Sur le terrain à Tunis et Ariana, des brigades de contrôle scrutent chaque prix, chaque affichage, chaque produit, traquant les infractions qui peuvent fragiliser le pouvoir d’achat des citoyens.
En un seul jour, près de 100 irrégularités ont été relevées : fruits et légumes surtaxés, prix non affichés, viandes et volailles vendues au-delà des marges légales.
Les autorités ont saisi des produits et corrigé les écarts de prix dans les produits essentiels, de la pomme de terre au poivron vert.
Ces actions démontrent que le contrôle n’est pas un simple gendarme administratif : c’est un véritable levier de transparence et de stabilité économique, qui protège les consommateurs et rassure les commerçants respectueux des règles.
À Ariana, la direction régionale du commerce a recensé 48 infractions, avec notamment la saisie de 20,5 kg de bananes.

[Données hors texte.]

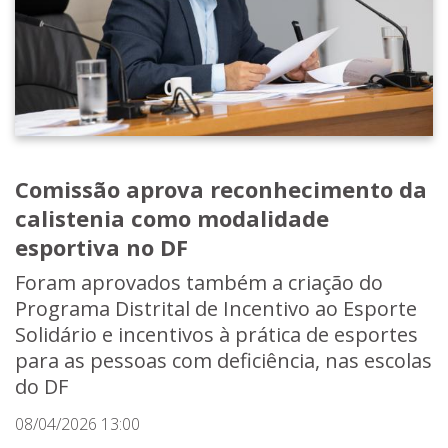
Comissão aprova reconhecimento da
calistenia como modalidade
esportiva no DF
Foram aprovados também a criação do
Programa Distrital de Incentivo ao Esporte
Solidário e incentivos à prática de esportes
para as pessoas com deficiência, nas escolas
do DF
08/04/2026 13:00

Les principaux manquements concernent l’augmentation illégale des prix et le non-affichage des tarifs, surtout dans le secteur des légumes.
Six brigades de contrôle mixtes ont été mobilisées pour couvrir toutes les plages horaires, en coordination avec les services de sécurité et les douanes, permettant de suivre les produits d’origine inconnue et de lutter contre la contrebande.
À Tunis, les équipes de contrôle économique ont relevé 49 infractions lors de 116 visites d’inspection, touchant les fruits et légumes (24), les produits alimentaires (10), la volaille et les œufs (6), ainsi que le poisson, les viandes rouges et les boulangeries (9).
Parmi ces infractions, 19 portaient atteinte à la transparence des transactions, 24 à la spéculation, et 6 à la métrologie.
Pour faciliter la participation citoyenne…
Le suivi des prix montre également l’impact positif de ces contrôles : les écarts de prix ont été corrigés, notamment pour la volaille et la viande rouge, tandis que d’autres produits comme les pommes, les légumes-feuilles, les aubergines et les concombres ont enregistré une baisse.
Les prix observés sont les suivants : pommes de terre entre 1,500 et 2 dinars/kg, tomates entre 1,600 et 1,980 dinars/kg, poivrons verts entre 3 et 3,750 dinars/kg.
Ces opérations démontrent que la présence active des équipes de contrôle contribue non seulement à sanctionner les pratiques irrégulières, mais aussi à prévenir la spéculation et à stabiliser les prix, offrant ainsi un environnement commercial plus transparent et équitable pour les consommateurs.
Pour faciliter la participation citoyenne, les autorités ont mis à disposition un numéro vert, une page Facebook et une cellule de réception des réclamations, renforçant le rôle du citoyen dans la surveillance des marchés.
Le contrôle économique, loin d’être une formalité administrative, s’affirme comme base pour la transparence dans les marchés et la confiance dans le commerce tunisien, particulièrement pendant les périodes de forte demande.